Retype the material below exactly, from its first line through the line with "Subcommittees (294, 2114)"; the pictures stay out.
= = = = =
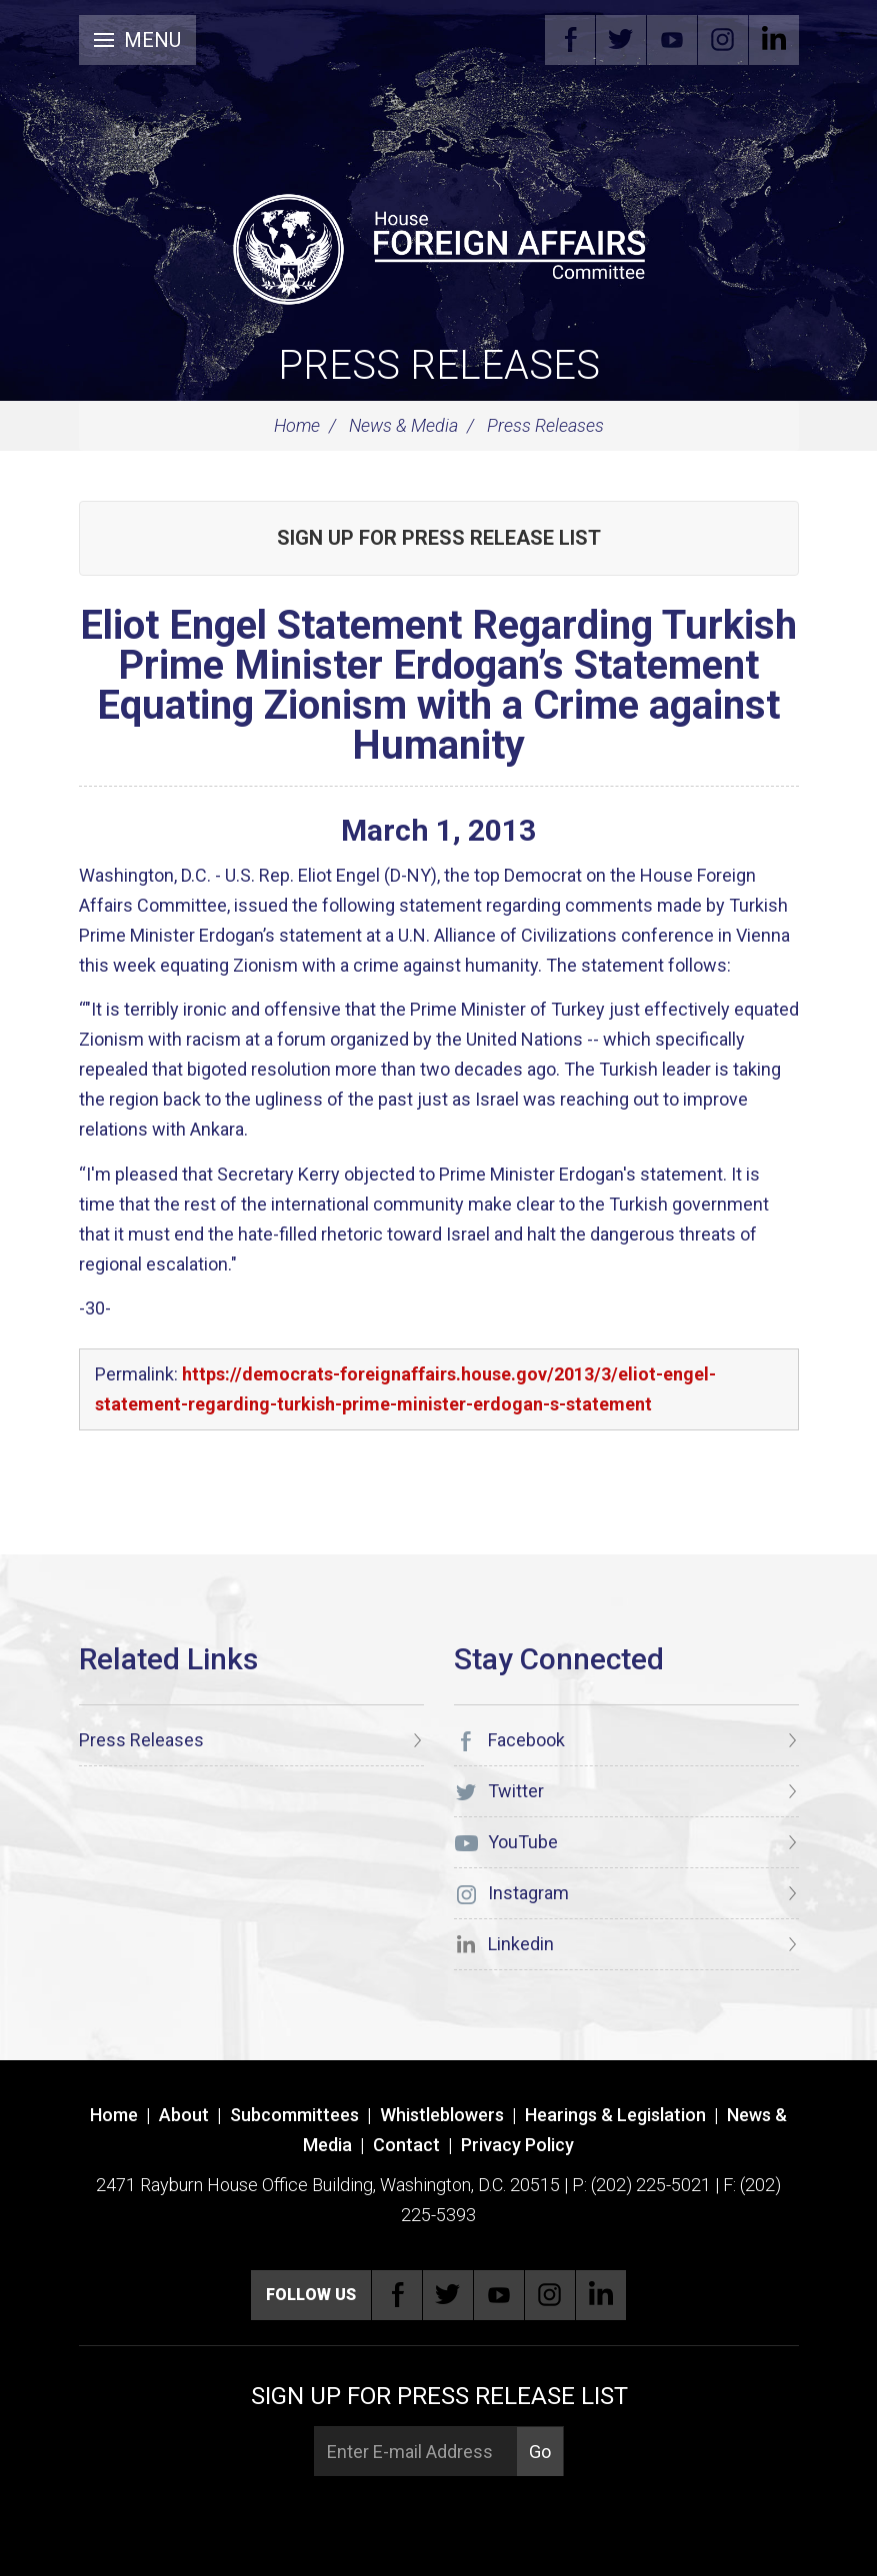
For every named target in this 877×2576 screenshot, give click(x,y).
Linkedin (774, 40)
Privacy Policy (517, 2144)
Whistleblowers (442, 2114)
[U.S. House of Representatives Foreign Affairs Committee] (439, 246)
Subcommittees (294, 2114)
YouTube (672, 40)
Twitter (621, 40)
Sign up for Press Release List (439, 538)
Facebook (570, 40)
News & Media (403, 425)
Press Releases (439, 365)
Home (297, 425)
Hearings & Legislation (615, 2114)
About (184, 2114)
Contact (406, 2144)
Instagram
= = = = =
▸ PROBLEM SOLUTION:
For every named target in this 877×2576 screenshot, give click(x,y).
Linkedin (774, 40)
Privacy Policy (517, 2144)
Whistleblowers (442, 2114)
[U.S. House of Representatives Foreign Affairs Committee] (439, 246)
Subcommittees (294, 2114)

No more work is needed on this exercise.